On the first night of summer camp in June 1977, three young Girl Scouts were killed in their tent at Camp Scott in rural Oklahoma, just yards from a counselor’s tent. A massive manhunt followed, and a local man was tried for the murders — and acquitted. In the decades since, DNA testing has been done and redone, pointing back toward that same man without ever quite closing the case. For the families and for the state of Oklahoma, the wound has never healed: everyone has a theory, and no one has justice.

The First Night of Camp

Hundreds of girls arrived at Camp Scott on June 12, 1977, many of them away from home for the first time. That night, storms rolled through. In a tent pitched near the edge of the camp, three girls — 8-year-old Lori Lee Farmer, 9-year-old Michele Guse, and 10-year-old Doris Denise Milner — slept apart from most of the others. Sometime in the early hours, they were attacked and killed. Around dawn, a counselor walking the path discovered their bodies, left in their sleeping bags not far from her own tent.

The Manhunt

The killings triggered one of the largest manhunts in Oklahoma history. Investigators found a nearby cave containing items — newspaper, tape, and other materials — that seemed to connect to the crime. Suspicion centered on Gene Leroy Hart, a local man and convicted rapist who had escaped from custody in 1973 and was believed to be hiding in the surrounding countryside, which he knew well. The search for him stretched across many months and inflamed deep tensions in the community before he was finally captured in 1978.

The Trial and Acquittal

Hart’s 1979 trial divided the region. The forensic evidence of the era — hair comparisons and the like — was hotly contested, and many in the local community did not believe he was guilty. In March 1979, the jury acquitted him. Hart was returned to prison to serve time for unrelated crimes and died there of a heart attack only months later, never having been convicted of the murders.

The DNA Question

As DNA science advanced, the old evidence was tested again and again over the decades. In recent years, officials have said the results point toward Gene Leroy Hart as the most likely killer — but the samples are old and degraded, and the testing has not produced the kind of definitive, courtroom-proof match needed to formally declare the case solved. So it sits in an agonizing limbo: a prime suspect long dead, science that strongly implicates him, and no conviction.

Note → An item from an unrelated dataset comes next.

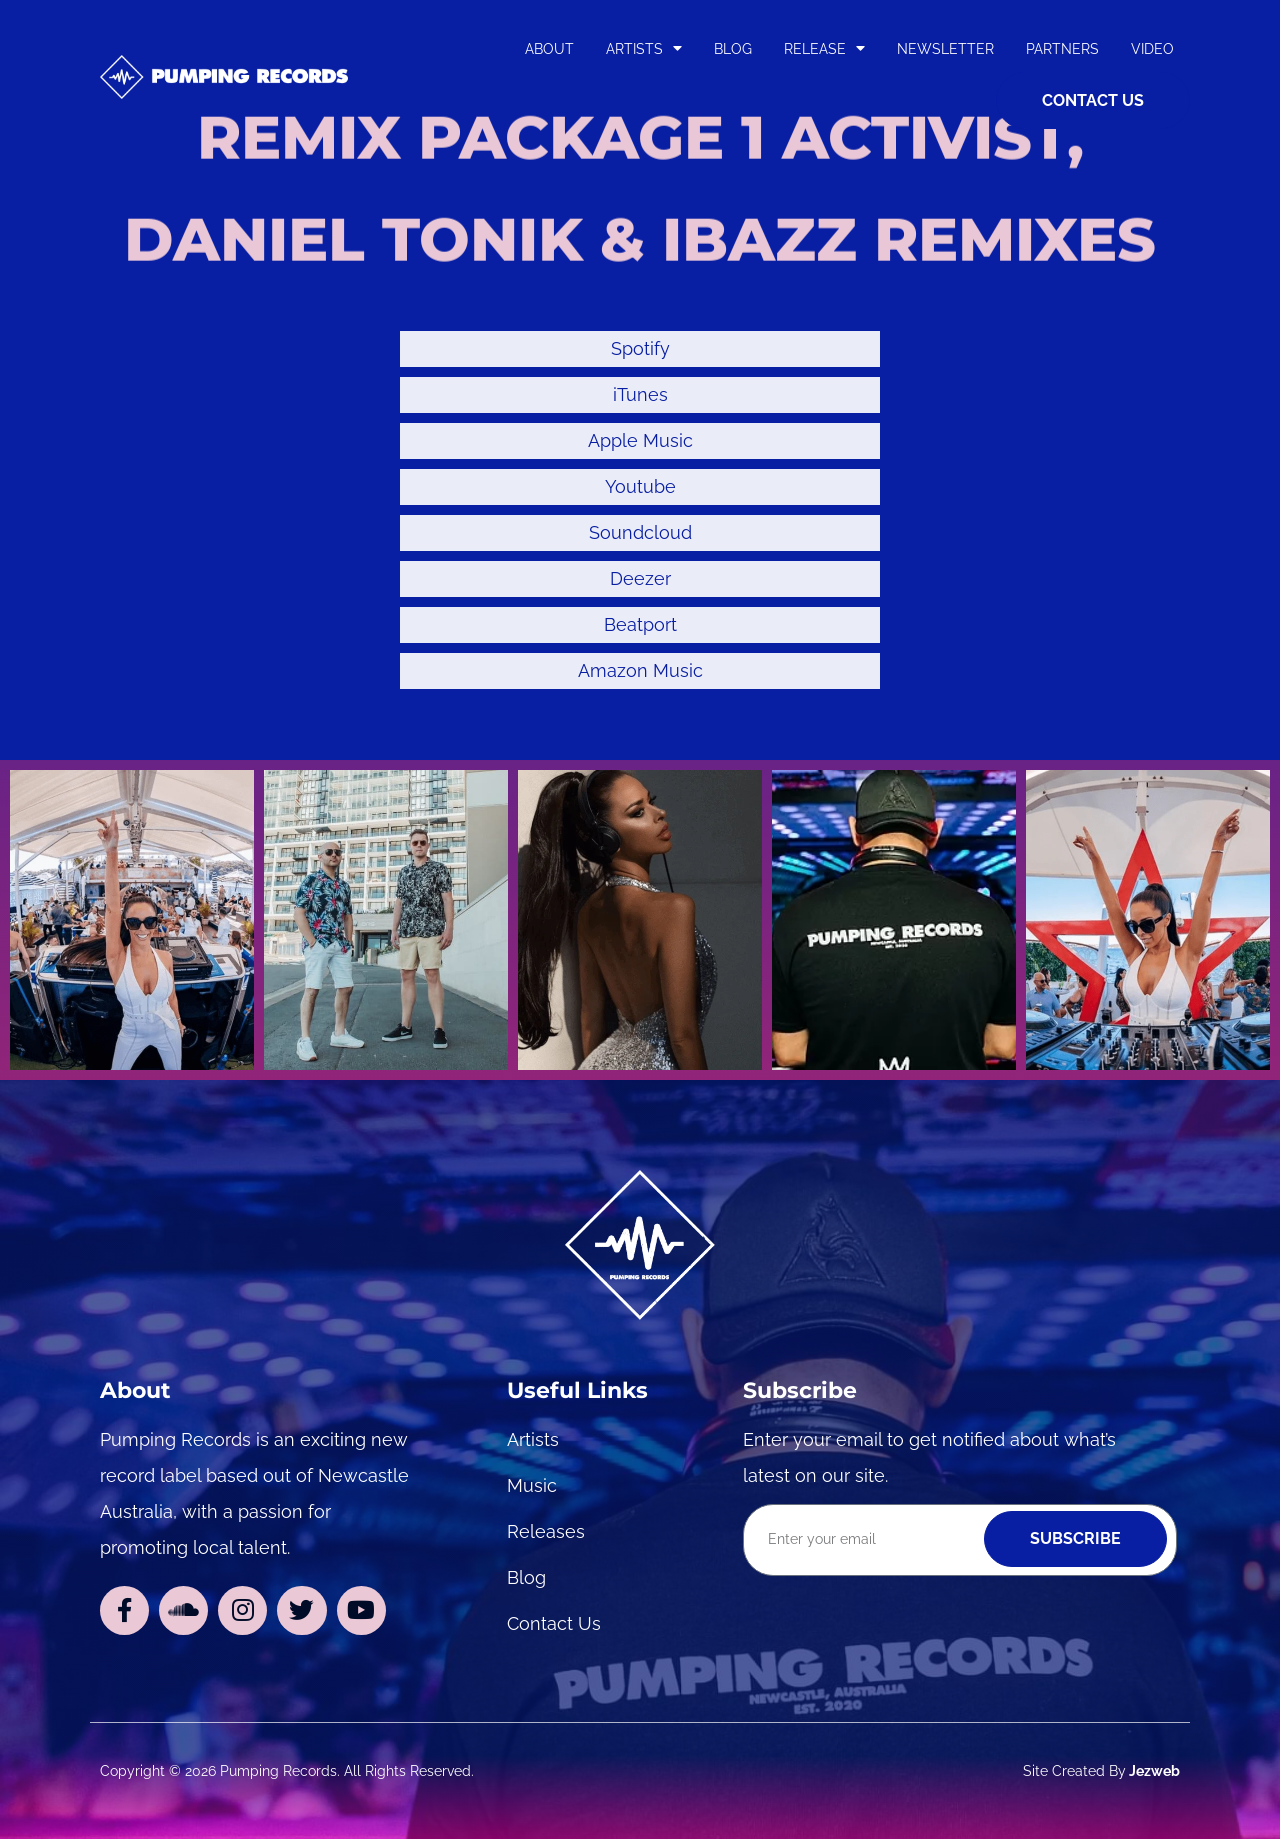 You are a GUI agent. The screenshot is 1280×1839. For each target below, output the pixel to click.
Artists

Why This Case Still Matters

The Oklahoma Girl Scout murders have split the state for nearly fifty years — between those certain Hart was guilty and those who believe an innocent man was hounded. The case is tangled up with the racial and community tensions of the time and place, and it has never resolved into a story everyone can accept.

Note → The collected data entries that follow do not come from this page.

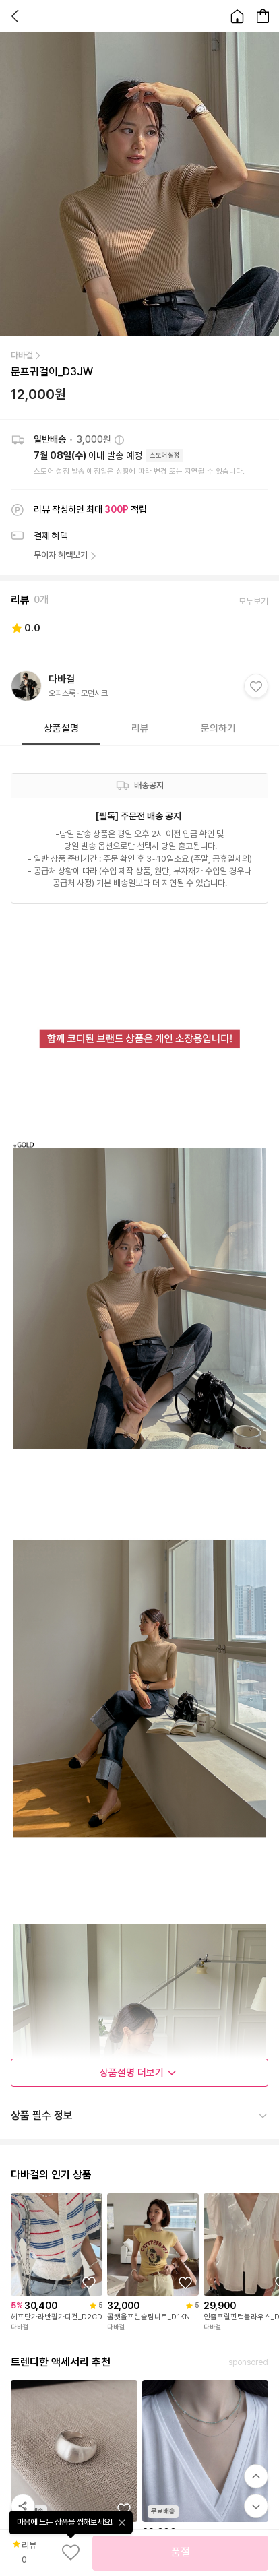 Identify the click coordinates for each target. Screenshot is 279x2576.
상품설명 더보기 (138, 2073)
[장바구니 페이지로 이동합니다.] (263, 16)
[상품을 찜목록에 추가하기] (88, 2283)
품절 (180, 2552)
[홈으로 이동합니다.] (237, 16)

Beneath all of it are three little girls, killed on the first night they ever spent away from home, a stone’s throw from the adults meant to keep them safe. A man was hunted, tried, and set free, and the science that might finally name the killer has so far only whispered when everyone needs it to speak. So Oklahoma is left with the cruelest kind of answer: a name almost everyone believes, and a case the law still calls unsolved.